思わず目を閉じたミグにぶつかる直前で、ラクレアのメイスが蟹とエビを打ち返し、香ばしい匂いが立ち込める。
「ミグ様!」
日頃はのほほんとしたラクレアの表情も、固まっていた。
「ええ、分かってるわ」
最後の決断の時が来ていた。
「撤退よ、逃げるわ。負傷者を拾って! ラクレア、ユークを」
やっと立ち上がったユークの元へ、ラクレアが走る。
冒険者も勇気を振り絞ってディオンを回収しようとするが、ここで背後にあった鉄製の扉が開いた。

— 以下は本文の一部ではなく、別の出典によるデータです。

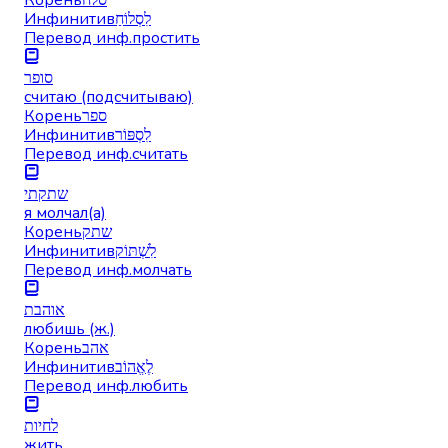
Инфинитив
לִסְלוֹחַ
Перевод инф.
простить
סופר
считаю (подсчитываю)
Корень
ספר
Инфинитив
לִסְפּוֹר
Перевод инф.
считать
שתקתי
я молчал(а)
Корень
שתק
Инфинитив
לִשְׁתּוֹק
Перевод инф.
молчать
אוהבת
любишь (ж.)
Корень
אהב
Инфинитив
לֶאֱהוֹב
Перевод инф.
любить
לחיות
жить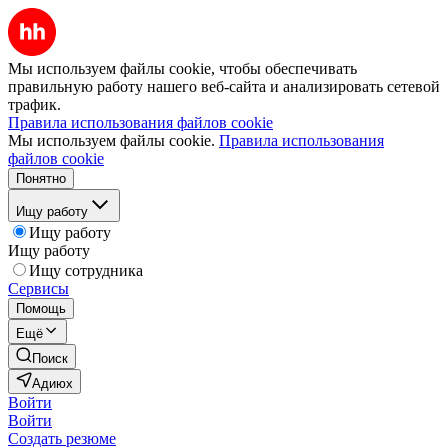
Мы используем файлы cookie, чтобы обеспечивать
правильную работу нашего веб-сайта и анализировать сетевой
трафик.
Правила использования файлов cookie
Мы используем файлы cookie.
Правила использования
файлов cookie
Понятно
Ищу работу
Ищу работу
Ищу работу
Ищу сотрудника
Сервисы
Помощь
Ещё
Поиск
Адиюх
Войти
Войти
Создать резюме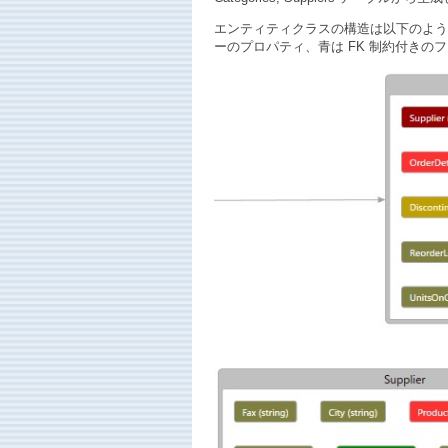
エンティティクラスの構造は以下のよう
ーのプロパティ、青は FK 制約付きの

『後ろからも!? けど、まだ魔力は残してる。使い切って退路を開く』
振り返って新手に対応しようとした時、ミグの目には更におぞましいモノが飛び込んで来た。
悲鳴を上げなかったのは、流石としか言いようがない。
扉から次々と飛び出してきたのは、編上げのサンダルに白いふんどし、体にはオイルを塗りたくった、ほぼ全裸のマッチョ達だった。
マッチョの群れは、どんどん増えてミグを取り囲む。
その手には重装歩兵の持つ伝統的な大盾と、幅広の剣が握られていた。
「待たせちゃったわね。武器が揃うのが遅くなったの」
半裸のマッチョ軍団の中から、羽飾りの兜を被った男が声をかける。
「ひっ! ……あ、ノンダス?」
こらえきれずに悲鳴をあげたミグの目に映ったのは、ノンダスだった。
「ごめんなさい。怖い思いをしたのね……けど、ここからは任せてちょうだい!」
悲鳴の原因は高々と剣を振り上げ、クラーケンに向けて振り下ろした。
「いくわよ、あんたたち! 突撃いぃっ!」
「おおうっ!」
二十人ほどの男達が一斉に駆け下りる。
あっけに取られるユークや冒険者らの目の前で、あの伝説の神聖隊が復活していた。
ふんどしの男達は強かった。
横一線、大盾で自分と左隣を守り、正面の魔物を一歩一歩確実に仕留めていく。
10年以上も、訓練されてきた兵士の戦い方だった。
「ユークちゃん、無事?」
ノンダスがユークのところへやって来る。
「えーっと、うん。大丈夫、まだ戦える」
疑問は置いて、ユークは剣を取り直しノンダスと共に戦列に加わる。
流れは、確実に変わろうとしていた。
「……なんで油まみれなのよ。あれ、魔法に巻き込むと燃えるんじゃないの?」
ずらりと並んだ男達の光るケツを見下ろしながら、ミグもやっと平静を取り戻していた。